Adrian Underwood – a former Church of England assistant minister – was studying a theology course at Nottingham University when – in 2201 – he attended the Nottingham University Hospital complaining of severe headaches.

A brain scan revealed an abnormal growth within his skull, but no further action was taken in respect of the growth and Adrian was discharged from the hospital after being told that he was suffering from migraine. Adrian (42) continued to experience severe headaches, and he returned to his home city of Birmingham to take a position of a curate due to being unable to complete his studies.

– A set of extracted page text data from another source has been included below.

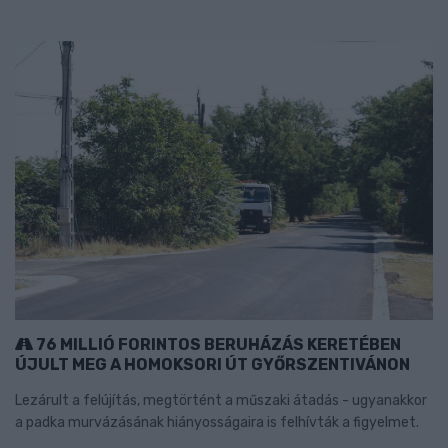
76 MILLIÓ FORINTOS BERUHÁZÁS KERETÉBEN
ÚJULT MEG A HOMOKSORI ÚT GYŐRSZENTIVÁNON
Lezárult a felújítás, megtörtént a műszaki átadás - ugyanakkor
a padka murvázásának hiányosságaira is felhívták a figyelmet.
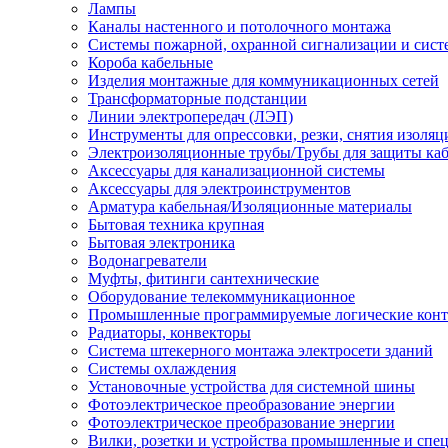
Лампы
Каналы настенного и потолочного монтажа
Системы пожарной, охранной сигнализации и сис
Короба кабельные
Изделия монтажные для коммуникационных сетей
Трансформаторные подстанции
Линии электропередач (ЛЭП)
Инструменты для опрессовки, резки, снятия изоляц
Электроизоляционные трубы/Трубы для защиты каб
Аксессуары для канализационной системы
Аксессуары для электроинструментов
Арматура кабельная/Изоляционные материалы
Бытовая техника крупная
Бытовая электроника
Водонагреватели
Муфты, фитинги сантехнические
Оборудование телекоммуникационное
Промышленные программируемые логические кон
Радиаторы, конвекторы
Система штекерного монтажа электросети зданий
Системы охлаждения
Установочные устройства для системной шины
Фотоэлектрическое преобразование энергии
Фотоэлектрическое преобразование энергии
Вилки, розетки и устройства промышленные и спе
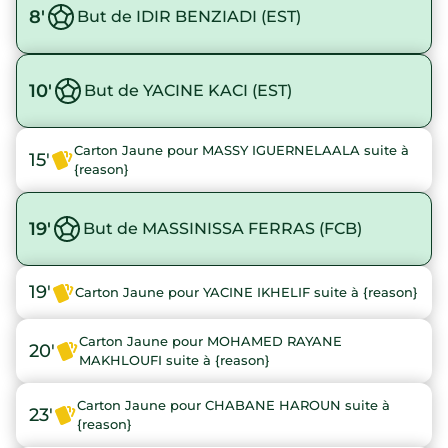
8'
But de IDIR BENZIADI (EST)
10'
But de YACINE KACI (EST)
Carton Jaune pour MASSY IGUERNELAALA suite à
15'
{reason}
19'
But de MASSINISSA FERRAS (FCB)
19'
Carton Jaune pour YACINE IKHELIF suite à {reason}
Carton Jaune pour MOHAMED RAYANE
20'
MAKHLOUFI suite à {reason}
Carton Jaune pour CHABANE HAROUN suite à
23'
{reason}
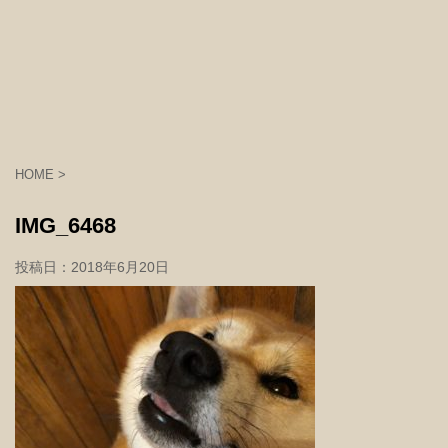
HOME
>
IMG_6468
投稿日：
2018年6月20日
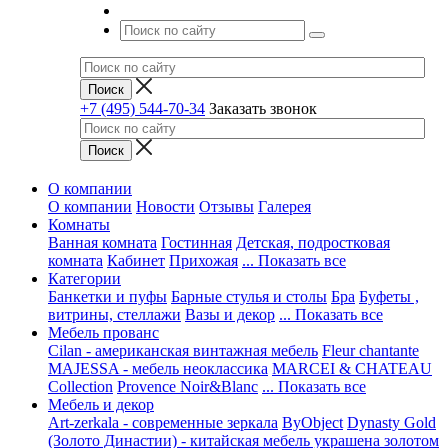
+7 (495) 544-70-34
Заказать звонок
О компании
О компании
Новости
Отзывы
Галерея
Комнаты
Ванная комната
Гостинная
Детская, подростковая
комната
Кабинет
Прихожая
... Показать все
Категории
Банкетки и пуфы
Барные стулья и столы
Бра
Буфеты ,
витрины, стеллажи
Вазы и декор
... Показать все
Мебель прованс
Cilan - американская винтажная мебель
Fleur chantante
MAJESSA - мебель неоклассика
MARCEI & CHATEAU
Collection
Provence Noir&Blanc
... Показать все
Мебель и декор
Art-zerkala - современные зеркала
ByObject
Dynasty Gold
(Золото Династии) - китайская мебель украшена золотом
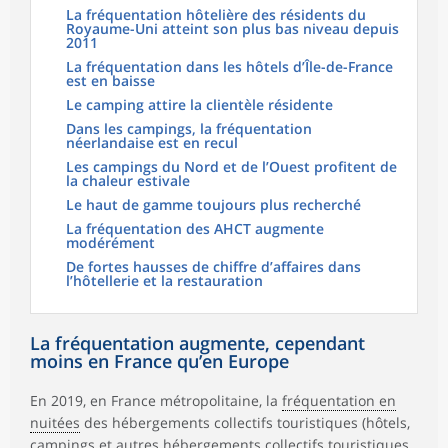
La fréquentation hôtelière des résidents du
Royaume-Uni atteint son plus bas niveau depuis
2011
La fréquentation dans les hôtels d’Île-de-France
est en baisse
Le camping attire la clientèle résidente
Dans les campings, la fréquentation
néerlandaise est en recul
Les campings du Nord et de l’Ouest profitent de
la chaleur estivale
Le haut de gamme toujours plus recherché
La fréquentation des AHCT augmente
modérément
De fortes hausses de chiffre d’affaires dans
l’hôtellerie et la restauration
La fréquentation augmente, cependant
moins en France qu’en Europe
En 2019, en France métropolitaine, la
fréquentation en
nuitées
des hébergements collectifs touristiques (hôtels,
campings et
autres hébergements collectifs touristiques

In 2004, Adrian´s health deteriorated further and he began to lose his sight. He underwent another brain scan at the Birmingham Eye Hospital, where a brain tumour the size of a lemon was identified. Adrian had an emergency operation to remove the tumour, but still suffers from epilepsy and fatigue as a result of the original oversight by doctors at the Nottingham University Hospital.

After recovering from his operation, Adrian sought legal advice and made a claim for compensation for the failure to treat a brain tumour against the Nottingham University Hospitals NHS Trust. After an investigation into Adrian´s claim, the NHS trust admitted liability for his avoidable condition and an undisclosed settlement of compensation was negotiated.